Khalid Gul, a senior journalist from South Kashmir, added that intimidation of journalists is at its peak.
“If you are not their (government’s) favorite, they don't respond to your calls for an official quote,” Gul said. “(If) we report the way they don't want us, then the administration boycotts us. We may need their quotes or some other information for another story, but they refuse to cooperate.”

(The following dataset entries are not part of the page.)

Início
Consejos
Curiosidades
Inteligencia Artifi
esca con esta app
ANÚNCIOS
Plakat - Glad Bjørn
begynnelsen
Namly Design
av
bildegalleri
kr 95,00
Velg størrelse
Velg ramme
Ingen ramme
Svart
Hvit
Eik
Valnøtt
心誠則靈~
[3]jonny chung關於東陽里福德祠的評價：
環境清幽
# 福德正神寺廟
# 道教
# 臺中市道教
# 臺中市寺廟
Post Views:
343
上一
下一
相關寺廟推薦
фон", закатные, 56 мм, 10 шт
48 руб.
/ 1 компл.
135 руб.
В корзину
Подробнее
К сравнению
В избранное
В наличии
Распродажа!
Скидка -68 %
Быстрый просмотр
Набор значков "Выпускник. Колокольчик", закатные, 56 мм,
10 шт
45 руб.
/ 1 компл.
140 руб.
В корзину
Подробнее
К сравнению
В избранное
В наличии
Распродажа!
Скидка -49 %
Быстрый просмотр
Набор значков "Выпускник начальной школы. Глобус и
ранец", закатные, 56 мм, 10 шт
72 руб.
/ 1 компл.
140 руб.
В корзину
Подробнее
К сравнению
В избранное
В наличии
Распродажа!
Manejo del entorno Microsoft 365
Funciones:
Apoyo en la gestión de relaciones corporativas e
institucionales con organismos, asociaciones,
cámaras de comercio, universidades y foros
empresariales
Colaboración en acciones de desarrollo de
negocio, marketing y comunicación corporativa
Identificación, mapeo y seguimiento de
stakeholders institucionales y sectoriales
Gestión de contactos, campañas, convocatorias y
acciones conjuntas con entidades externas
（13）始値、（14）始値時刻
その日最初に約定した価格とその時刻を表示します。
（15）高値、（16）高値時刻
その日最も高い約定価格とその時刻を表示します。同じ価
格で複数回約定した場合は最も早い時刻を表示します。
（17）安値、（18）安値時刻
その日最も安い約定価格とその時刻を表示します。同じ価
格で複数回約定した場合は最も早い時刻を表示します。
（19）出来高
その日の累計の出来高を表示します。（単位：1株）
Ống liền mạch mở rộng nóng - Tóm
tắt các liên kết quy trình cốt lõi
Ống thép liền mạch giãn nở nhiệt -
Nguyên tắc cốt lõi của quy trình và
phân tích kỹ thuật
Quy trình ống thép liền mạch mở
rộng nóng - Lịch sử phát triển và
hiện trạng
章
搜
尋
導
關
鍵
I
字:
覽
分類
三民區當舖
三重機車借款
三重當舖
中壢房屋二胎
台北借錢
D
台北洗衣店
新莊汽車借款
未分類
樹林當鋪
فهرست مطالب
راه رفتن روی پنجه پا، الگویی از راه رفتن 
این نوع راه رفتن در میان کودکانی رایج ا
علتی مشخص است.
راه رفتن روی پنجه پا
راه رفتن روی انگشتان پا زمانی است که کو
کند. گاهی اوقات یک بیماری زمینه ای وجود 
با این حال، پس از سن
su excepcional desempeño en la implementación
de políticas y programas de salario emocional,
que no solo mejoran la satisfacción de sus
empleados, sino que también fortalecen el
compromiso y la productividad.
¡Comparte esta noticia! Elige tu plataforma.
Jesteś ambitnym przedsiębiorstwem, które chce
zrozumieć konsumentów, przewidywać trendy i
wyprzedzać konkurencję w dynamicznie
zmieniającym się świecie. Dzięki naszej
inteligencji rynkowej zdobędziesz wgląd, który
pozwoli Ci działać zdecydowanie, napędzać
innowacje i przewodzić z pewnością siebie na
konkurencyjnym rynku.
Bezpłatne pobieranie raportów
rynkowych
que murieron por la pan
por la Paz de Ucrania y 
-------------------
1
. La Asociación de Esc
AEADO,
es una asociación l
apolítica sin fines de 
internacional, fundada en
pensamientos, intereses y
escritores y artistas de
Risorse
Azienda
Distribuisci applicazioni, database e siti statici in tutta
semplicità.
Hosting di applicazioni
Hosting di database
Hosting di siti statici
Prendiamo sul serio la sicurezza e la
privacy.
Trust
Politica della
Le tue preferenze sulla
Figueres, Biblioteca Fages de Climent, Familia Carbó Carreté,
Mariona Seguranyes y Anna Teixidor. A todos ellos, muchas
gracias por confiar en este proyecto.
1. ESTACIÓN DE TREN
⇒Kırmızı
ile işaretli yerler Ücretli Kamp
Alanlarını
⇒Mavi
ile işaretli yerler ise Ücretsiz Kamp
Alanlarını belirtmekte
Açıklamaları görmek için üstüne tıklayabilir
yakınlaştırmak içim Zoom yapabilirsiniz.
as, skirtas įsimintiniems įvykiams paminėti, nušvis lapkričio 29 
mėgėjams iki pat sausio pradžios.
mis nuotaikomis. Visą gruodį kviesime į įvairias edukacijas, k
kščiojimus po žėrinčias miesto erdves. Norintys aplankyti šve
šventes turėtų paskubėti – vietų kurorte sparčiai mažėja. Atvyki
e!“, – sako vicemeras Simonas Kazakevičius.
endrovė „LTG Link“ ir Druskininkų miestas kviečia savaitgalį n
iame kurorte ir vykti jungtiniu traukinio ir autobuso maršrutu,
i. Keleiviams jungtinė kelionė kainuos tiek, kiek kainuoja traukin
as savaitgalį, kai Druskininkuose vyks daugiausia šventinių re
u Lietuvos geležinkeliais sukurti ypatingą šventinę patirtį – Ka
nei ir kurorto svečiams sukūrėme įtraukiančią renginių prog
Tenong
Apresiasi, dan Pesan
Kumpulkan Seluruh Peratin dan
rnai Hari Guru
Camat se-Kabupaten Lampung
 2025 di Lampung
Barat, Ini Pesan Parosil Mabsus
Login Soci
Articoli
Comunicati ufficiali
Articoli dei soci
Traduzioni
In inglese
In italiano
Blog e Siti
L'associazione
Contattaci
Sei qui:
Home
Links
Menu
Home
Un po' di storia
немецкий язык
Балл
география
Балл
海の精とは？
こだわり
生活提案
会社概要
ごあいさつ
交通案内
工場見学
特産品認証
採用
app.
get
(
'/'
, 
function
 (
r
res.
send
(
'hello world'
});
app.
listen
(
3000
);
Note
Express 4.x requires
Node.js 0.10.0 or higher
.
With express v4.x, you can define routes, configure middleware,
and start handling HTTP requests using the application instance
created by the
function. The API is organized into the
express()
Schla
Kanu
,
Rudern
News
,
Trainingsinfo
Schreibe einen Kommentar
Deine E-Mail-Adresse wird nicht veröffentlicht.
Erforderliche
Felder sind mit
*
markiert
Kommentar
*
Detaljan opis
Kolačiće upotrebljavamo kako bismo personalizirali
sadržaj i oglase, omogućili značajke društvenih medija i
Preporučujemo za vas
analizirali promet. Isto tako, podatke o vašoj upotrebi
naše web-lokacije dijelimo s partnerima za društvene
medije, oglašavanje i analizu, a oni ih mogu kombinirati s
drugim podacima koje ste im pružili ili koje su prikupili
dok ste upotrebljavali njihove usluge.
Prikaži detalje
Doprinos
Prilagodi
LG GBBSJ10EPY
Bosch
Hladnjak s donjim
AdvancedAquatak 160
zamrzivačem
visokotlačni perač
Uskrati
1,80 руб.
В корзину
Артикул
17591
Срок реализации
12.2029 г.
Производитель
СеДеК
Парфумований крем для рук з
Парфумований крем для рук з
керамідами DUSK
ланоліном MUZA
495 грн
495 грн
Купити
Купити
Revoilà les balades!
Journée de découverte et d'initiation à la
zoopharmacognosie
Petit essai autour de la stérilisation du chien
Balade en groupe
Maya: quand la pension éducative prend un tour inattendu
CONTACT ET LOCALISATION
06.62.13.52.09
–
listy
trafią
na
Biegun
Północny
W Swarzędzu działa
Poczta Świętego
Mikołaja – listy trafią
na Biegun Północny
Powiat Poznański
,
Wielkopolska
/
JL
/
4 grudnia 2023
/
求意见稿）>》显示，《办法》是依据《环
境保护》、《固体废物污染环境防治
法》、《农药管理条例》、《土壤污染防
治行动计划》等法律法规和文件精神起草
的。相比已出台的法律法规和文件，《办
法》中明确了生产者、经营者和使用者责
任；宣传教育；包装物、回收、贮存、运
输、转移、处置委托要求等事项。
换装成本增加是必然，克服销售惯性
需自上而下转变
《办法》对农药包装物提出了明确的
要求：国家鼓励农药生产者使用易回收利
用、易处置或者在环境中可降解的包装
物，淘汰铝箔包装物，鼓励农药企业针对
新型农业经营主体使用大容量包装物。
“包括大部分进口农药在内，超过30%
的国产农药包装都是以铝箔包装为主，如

In one incident, a police chief slapped three journalists who had been reporting on claims that residents were being prevented from voting.
Fayaz Lolu, a stringer with ETV; Qadri, from News-18 Urdu; and Junaid Rafiq, who contributes to TV-9 were interviewing locals on December 10 who alleged officials were not allowing people to vote in the Srigufwara area of Anantnag, the south district of Kashmir.
“After we took the (news) bites from the concerned people and other stakeholders, the police party told us to wait for the SSP Choudhry,” Lolu said, referring to Anantnag’s senior superintendent of police, Sandeep Choudhry. “The moment he stepped out of his vehicle, he straightway slapped me hard without even sharing a word.”
Lolu said when his colleague Qadri asked the superintendent why he had slapped Lolu, the police chief “took hold of Qadri and slapped him, as well.”
All three journalists said they were slapped and that police took their cameras and phones and detained them at the Srigufwara police station.
Rafiq was later taken to a hospital after experiencing breathlessness and falling to the floor while at the station.
“I was put on oxygen support and after some time, I felt OK,” he said.
News of the incident quickly spread, and police released them. Choudhry later apologized directly to them.
Dilbagh Singh, director general of Jammu and Kashmir police, did not respond to VOA’s email requesting comment.
The Kashmir Press Club and Kashmir Editors Guild condemned the treatment of the journalists and called for police to take action to end any abuse of authority. The Kashmir Press Club additionally urged the chief electoral officer to take note of the incident.